[Provided data — start]

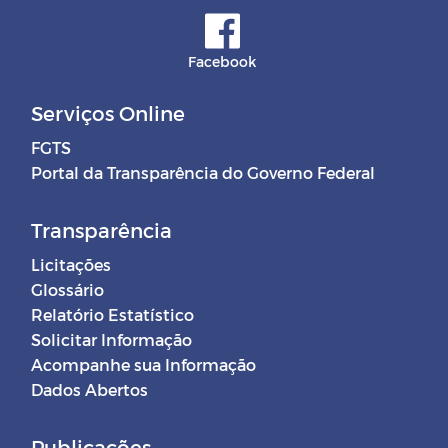
Facebook
Serviços Online
FGTS
Portal da Transparência do Governo Federal
Transparência
Licitações
Glossário
Relatório Estatístico
Solicitar Informação
Acompanhe sua Informação
Dados Abertos
Publicações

[Provided data — finish]

# [Work to be completed]
Return the material in full and unaltered, minus its pictures.

# [Solution to this problem]
Facebook
Serviços Online
FGTS
Portal da Transparência do Governo Federal
Transparência
Licitações
Glossário
Relatório Estatístico
Solicitar Informação
Acompanhe sua Informação
Dados Abertos
Publicações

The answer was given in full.